TRY IT » Write out word for word each line of the records, beginning at the first and stopping after the line with "surprise ;)". Leave the pictures out.

[Dataset entries]
*** Begin section ***

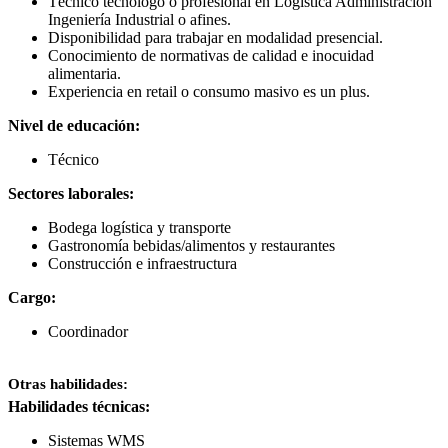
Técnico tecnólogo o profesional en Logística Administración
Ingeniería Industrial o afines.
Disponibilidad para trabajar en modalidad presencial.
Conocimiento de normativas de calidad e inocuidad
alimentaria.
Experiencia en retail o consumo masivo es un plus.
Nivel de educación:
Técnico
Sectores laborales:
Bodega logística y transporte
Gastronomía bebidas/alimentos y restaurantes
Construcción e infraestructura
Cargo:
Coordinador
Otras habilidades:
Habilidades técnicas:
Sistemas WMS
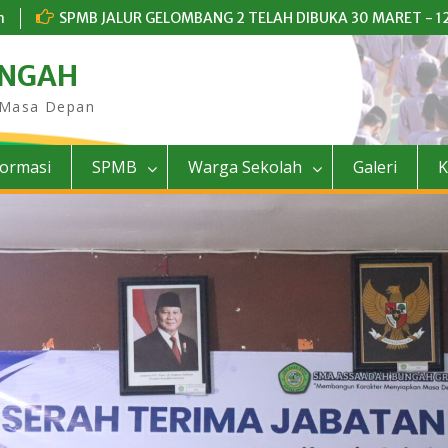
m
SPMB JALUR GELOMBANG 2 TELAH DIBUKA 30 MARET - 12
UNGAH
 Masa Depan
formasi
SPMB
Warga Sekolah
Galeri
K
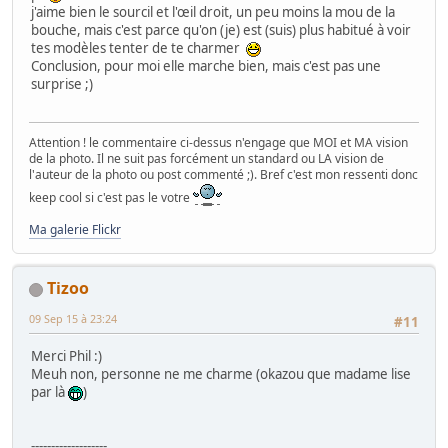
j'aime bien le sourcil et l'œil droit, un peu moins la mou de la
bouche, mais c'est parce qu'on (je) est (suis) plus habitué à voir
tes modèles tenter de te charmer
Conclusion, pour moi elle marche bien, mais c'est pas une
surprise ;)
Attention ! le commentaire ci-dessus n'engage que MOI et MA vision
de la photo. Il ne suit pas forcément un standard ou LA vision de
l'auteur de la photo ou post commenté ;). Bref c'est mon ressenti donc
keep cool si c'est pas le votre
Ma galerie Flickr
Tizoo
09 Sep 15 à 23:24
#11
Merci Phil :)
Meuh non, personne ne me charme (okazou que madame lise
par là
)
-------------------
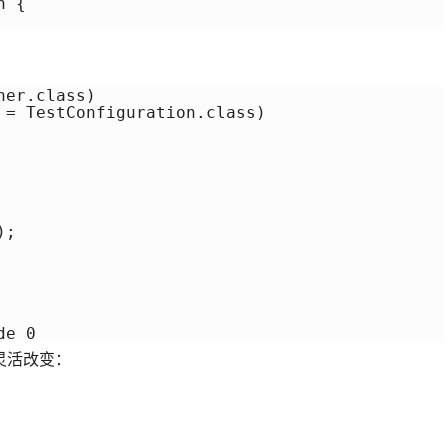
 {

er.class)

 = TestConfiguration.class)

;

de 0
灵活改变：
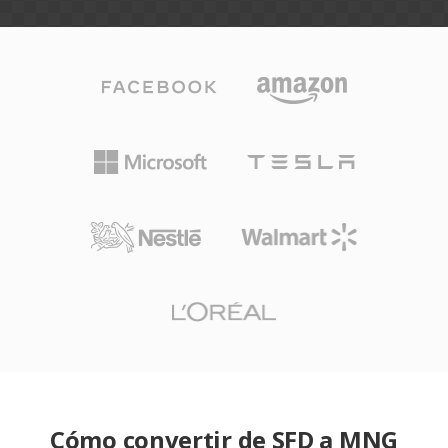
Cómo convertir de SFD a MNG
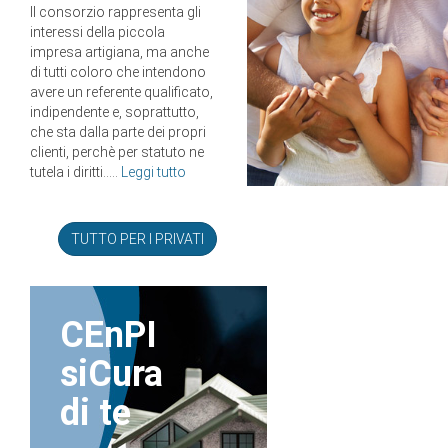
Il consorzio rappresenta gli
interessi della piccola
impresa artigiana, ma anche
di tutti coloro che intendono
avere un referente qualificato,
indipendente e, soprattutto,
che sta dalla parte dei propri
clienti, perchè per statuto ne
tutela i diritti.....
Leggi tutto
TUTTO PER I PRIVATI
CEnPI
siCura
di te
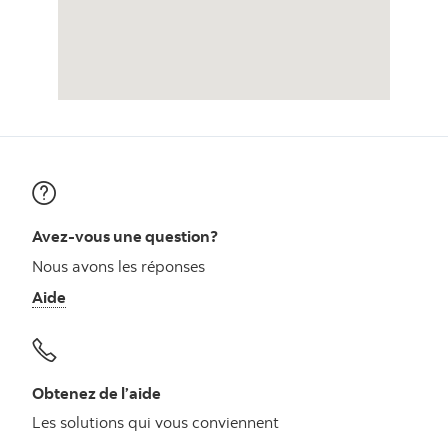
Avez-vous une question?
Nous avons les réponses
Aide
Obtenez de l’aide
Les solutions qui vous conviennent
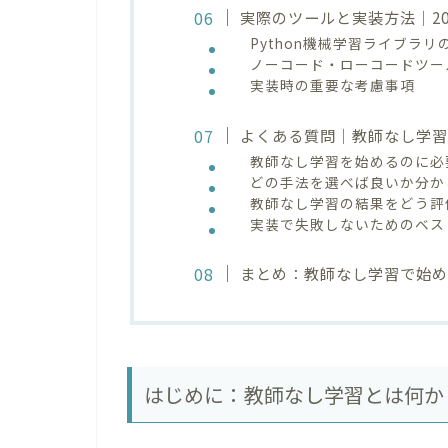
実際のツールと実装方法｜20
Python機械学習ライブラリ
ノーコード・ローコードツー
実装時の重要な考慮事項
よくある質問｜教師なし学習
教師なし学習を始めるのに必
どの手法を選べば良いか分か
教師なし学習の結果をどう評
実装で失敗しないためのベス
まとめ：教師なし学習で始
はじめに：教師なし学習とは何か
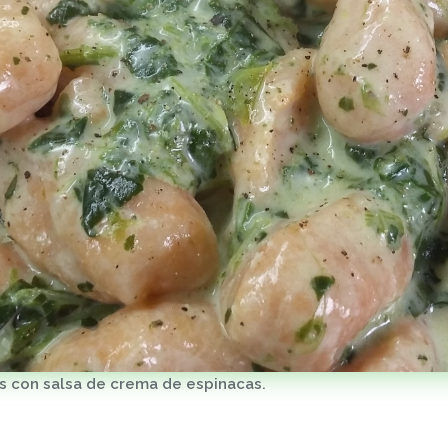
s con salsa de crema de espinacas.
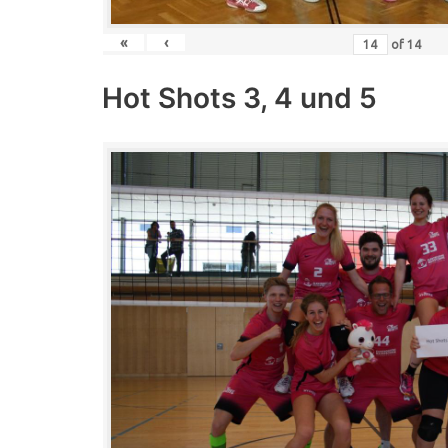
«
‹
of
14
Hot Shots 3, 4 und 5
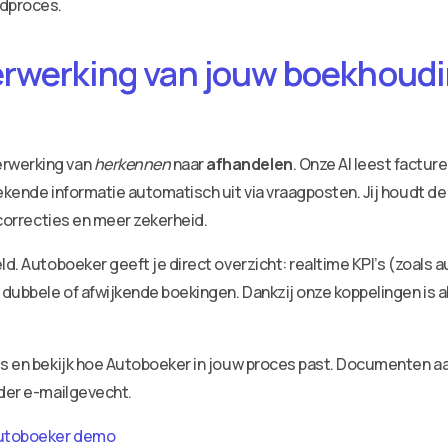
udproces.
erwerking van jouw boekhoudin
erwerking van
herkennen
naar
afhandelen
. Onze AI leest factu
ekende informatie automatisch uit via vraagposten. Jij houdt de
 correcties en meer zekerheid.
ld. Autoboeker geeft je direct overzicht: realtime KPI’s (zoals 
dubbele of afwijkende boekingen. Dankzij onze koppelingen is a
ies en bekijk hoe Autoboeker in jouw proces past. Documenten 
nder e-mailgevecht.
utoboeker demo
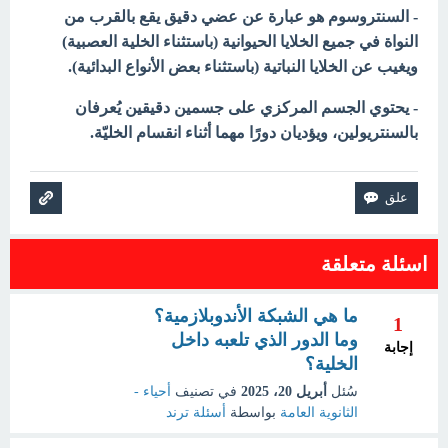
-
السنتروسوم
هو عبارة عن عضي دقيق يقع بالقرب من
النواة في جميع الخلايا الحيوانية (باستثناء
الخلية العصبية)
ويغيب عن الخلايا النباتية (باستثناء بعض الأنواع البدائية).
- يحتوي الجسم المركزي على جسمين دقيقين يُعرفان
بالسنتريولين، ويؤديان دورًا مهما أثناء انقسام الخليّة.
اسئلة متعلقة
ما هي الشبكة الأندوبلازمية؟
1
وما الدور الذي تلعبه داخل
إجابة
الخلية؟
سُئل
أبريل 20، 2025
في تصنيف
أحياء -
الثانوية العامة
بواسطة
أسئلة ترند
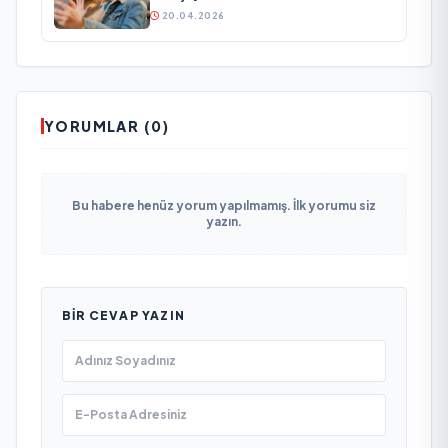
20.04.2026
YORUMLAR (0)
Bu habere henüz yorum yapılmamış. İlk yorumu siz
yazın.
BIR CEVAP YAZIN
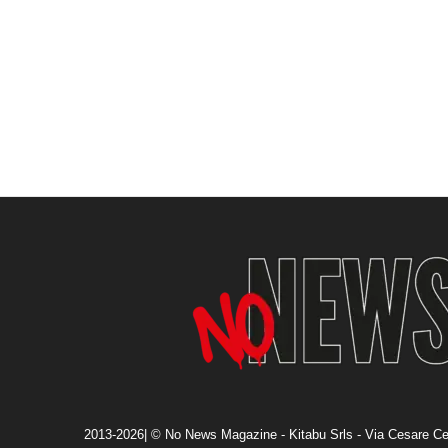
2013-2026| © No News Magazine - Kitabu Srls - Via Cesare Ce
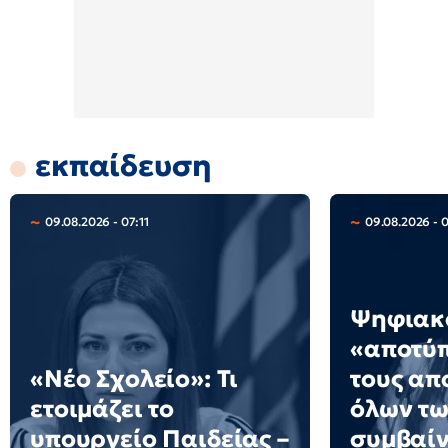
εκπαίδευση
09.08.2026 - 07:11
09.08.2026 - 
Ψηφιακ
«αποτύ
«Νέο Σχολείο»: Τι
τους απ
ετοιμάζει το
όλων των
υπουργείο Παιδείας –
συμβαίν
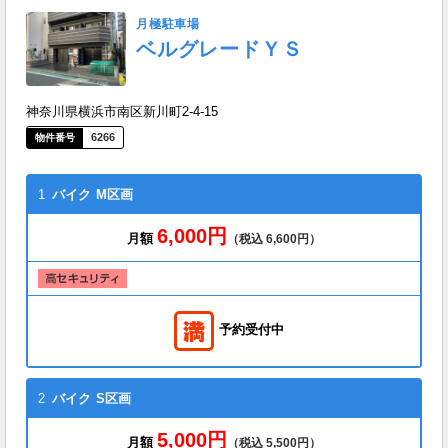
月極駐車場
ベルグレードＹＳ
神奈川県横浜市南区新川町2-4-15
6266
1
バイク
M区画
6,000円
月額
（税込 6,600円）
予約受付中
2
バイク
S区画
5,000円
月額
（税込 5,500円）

*** End section ***

TASK SOLUTION »
Técnico tecnólogo o profesional en Logística Administración
Ingeniería Industrial o afines.
Disponibilidad para trabajar en modalidad presencial.
Conocimiento de normativas de calidad e inocuidad
alimentaria.
Experiencia en retail o consumo masivo es un plus.
Nivel de educación:
Técnico
Sectores laborales:
Bodega logística y transporte
Gastronomía bebidas/alimentos y restaurantes
Construcción e infraestructura
Cargo:
Coordinador
Otras habilidades:
Habilidades técnicas:
Sistemas WMS
m
SPMB JALUR GELOMBANG 2 TELAH DIBUKA 30 MARET - 12
UNGAH
 Masa Depan
formasi
SPMB
Warga Sekolah
Galeri
K
j'aime bien le sourcil et l'œil droit, un peu moins la mou de la
bouche, mais c'est parce qu'on (je) est (suis) plus habitué à voir
tes modèles tenter de te charmer
Conclusion, pour moi elle marche bien, mais c'est pas une
surprise ;)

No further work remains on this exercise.